How is the H&R sportspring vs. the standard suspension in terms of both comfort and handling?


----------



## Evo-2-Quattro (Jul 9, 2014)

VWNCC said:


> How is the H&R sportspring vs. the standard suspension in terms of both comfort and handling?


The comfort level is maintained, yet when you do roll over those larger bumps in the road, you'll feel it little bit more. Handling is vastly improved. You'll be able to take corners harder for sure and being that the car is now dropped 1.5" it definitely has a more "planted-to-the-road" feel. The wheel gap with the lowered car now looks normal (the way it should have come from the factory). The stock wheel gap was just obscene!

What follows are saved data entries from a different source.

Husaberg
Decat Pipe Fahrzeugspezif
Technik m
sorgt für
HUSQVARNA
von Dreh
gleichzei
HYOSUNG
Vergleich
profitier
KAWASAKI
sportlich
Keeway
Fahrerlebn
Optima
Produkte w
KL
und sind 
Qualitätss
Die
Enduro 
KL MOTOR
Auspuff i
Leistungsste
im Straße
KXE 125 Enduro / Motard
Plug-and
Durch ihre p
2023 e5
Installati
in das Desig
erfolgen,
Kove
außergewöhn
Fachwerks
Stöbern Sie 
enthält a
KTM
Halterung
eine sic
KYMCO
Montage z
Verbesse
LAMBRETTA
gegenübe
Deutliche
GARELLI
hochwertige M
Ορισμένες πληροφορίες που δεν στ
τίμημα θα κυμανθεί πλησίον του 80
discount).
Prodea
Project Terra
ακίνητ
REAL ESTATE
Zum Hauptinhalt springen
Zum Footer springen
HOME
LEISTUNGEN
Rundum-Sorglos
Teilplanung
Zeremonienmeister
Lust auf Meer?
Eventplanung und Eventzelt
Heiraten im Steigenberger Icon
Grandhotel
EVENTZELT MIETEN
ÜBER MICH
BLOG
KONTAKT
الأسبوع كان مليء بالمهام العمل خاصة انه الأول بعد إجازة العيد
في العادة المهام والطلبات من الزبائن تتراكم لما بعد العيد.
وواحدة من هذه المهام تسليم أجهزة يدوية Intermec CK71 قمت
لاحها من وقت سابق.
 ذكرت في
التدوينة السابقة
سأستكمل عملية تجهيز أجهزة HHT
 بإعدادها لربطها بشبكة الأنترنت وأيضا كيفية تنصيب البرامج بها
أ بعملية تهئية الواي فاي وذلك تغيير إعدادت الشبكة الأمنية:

Posted some new pics in post #1


----------



## VWNCC (Jan 12, 2010)

Evo-2-Quattro said:


> The comfort level is maintained, yet when you do roll over those larger bumps in the road, you'll feel it little bit more. Handling is vastly improved. You'll be able to take corners harder for sure and being that the car is now dropped 1.5" it definitely has a more "planted-to-the-road" feel. The wheel gap with the lowered car now looks normal (the way it should have come from the factory). The stock wheel gap was just obscene!
> 
> Posted some new pics in post #1


Thanks.

Have you test driven the S-line or the S3 nonmagnetic ride suspension? How does it compare to the H&R spring?

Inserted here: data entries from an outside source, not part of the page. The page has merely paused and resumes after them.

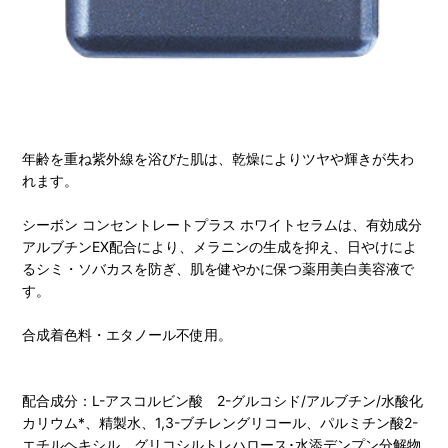
年齢を重ね紫外線を浴びた肌は、乾燥によりツヤや輝きが失わ
れます。
シーボン コンセントレートプラス ホワイトセラムは、有効成分
アルブチンEX配合により、メラニンの生成を抑え、日やけによ
るシミ・ソバカスを防ぎ、肌を健やかに保つ薬用美白美容液で
す。
合成着色料・エタノール不使用。
配合成分：L-アスコルビン酸 2-グルコシド/アルブチン/水酸化
カリウム*、精製水、1,3-ブチレングリコール、パルミチン酸2-
エチルヘキシル、グリコシルトレハロース･水添デンプン分解物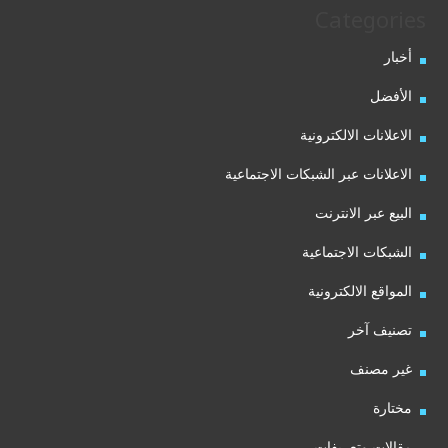
Categories
أخبار
الأفضل
الاعلانات الالكترونية
الاعلانات عبر الشبكات الاجتماعية
البيع عبر الانترنت
الشبكات الاجتماعية
المواقع الالكترونية
تصنيف آخر
غير مصنف
مختارة
مقالات وتعريفات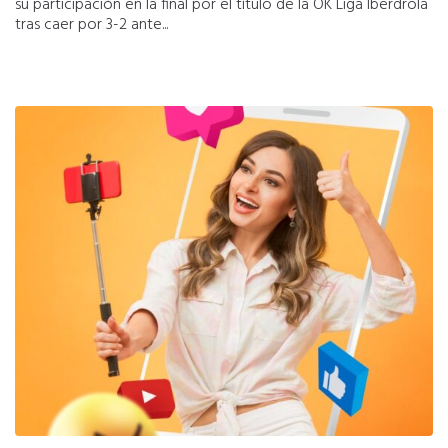
su participación en la final por el título de la OK Liga Iberdrola
tras caer por 3-2 ante...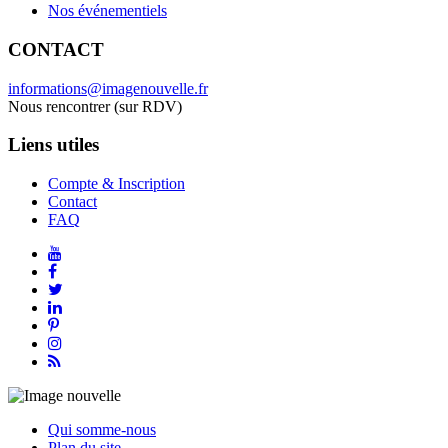
Nos événementiels
CONTACT
informations@imagenouvelle.fr
Nous rencontrer (sur RDV)
Liens utiles
Compte & Inscription
Contact
FAQ
Qui somme-nous
Plan du site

I found the S3 suspension way too harsh for my taste.


----------



## Evo-2-Quattro (Jul 9, 2014)

VWNCC said:


> Thanks.
> 
> Have you test driven the S-line or the S3 nonmagnetic ride suspension? How does it compare to the H&R spring?
> 
> I found the S3 suspension way too harsh for my taste.



I haven't driven an S3 yet. Honestly I'm really happy with the H&R sport springs set up. I had a heavily modified MK6 GTI Autobahn which had the VW Racing lowering springs on it (which were made by Eibach) and the H&R springs are so much better. Looking back on it, I wish I would have opted for the H&Rs opposed to the VWR springs. I think you'll be very happy with the outcome if you go with the sport springs. I thought the H&R super sports would be a tad to aggressive. My next order of business is to lower my 2013 Ford SHO!

Just a quick note; Not sure if you have the LED headlights or HIDs, but you'll have to manually adjust the headlights once the car has been lowered. It's very easy...it took me maybe 10 minutes to get the adjustment back to normal.


----------



## VWNCC (Jan 12, 2010)

Evo-2-Quattro said:


> I haven't driven an S3 yet. Honestly I'm really happy with the H&R sport springs set up. I had a heavily modified MK6 GTI Autobahn which had the VW Racing lowering springs on it (which were made by Eibach) and the H&R springs are so much better. Looking back on it, I wish I would have opted for the H&Rs opposed to the VWR springs. I think you'll be very happy with the outcome if you go with the sport springs. I thought the H&R super sports would be a tad to aggressive. My next order of business is to lower my 2013 Ford SHO!
> 
> Just a quick note; Not sure if you have the LED headlights or HIDs, but you'll have to manually adjust the headlights once the car has been lowered. It's very easy...it took me maybe 10 minutes to get the adjustment back to normal.


Thanks for the tips.

I have the HIDs....could you please teach me how to adjust the headlights once it has been lowered?


----------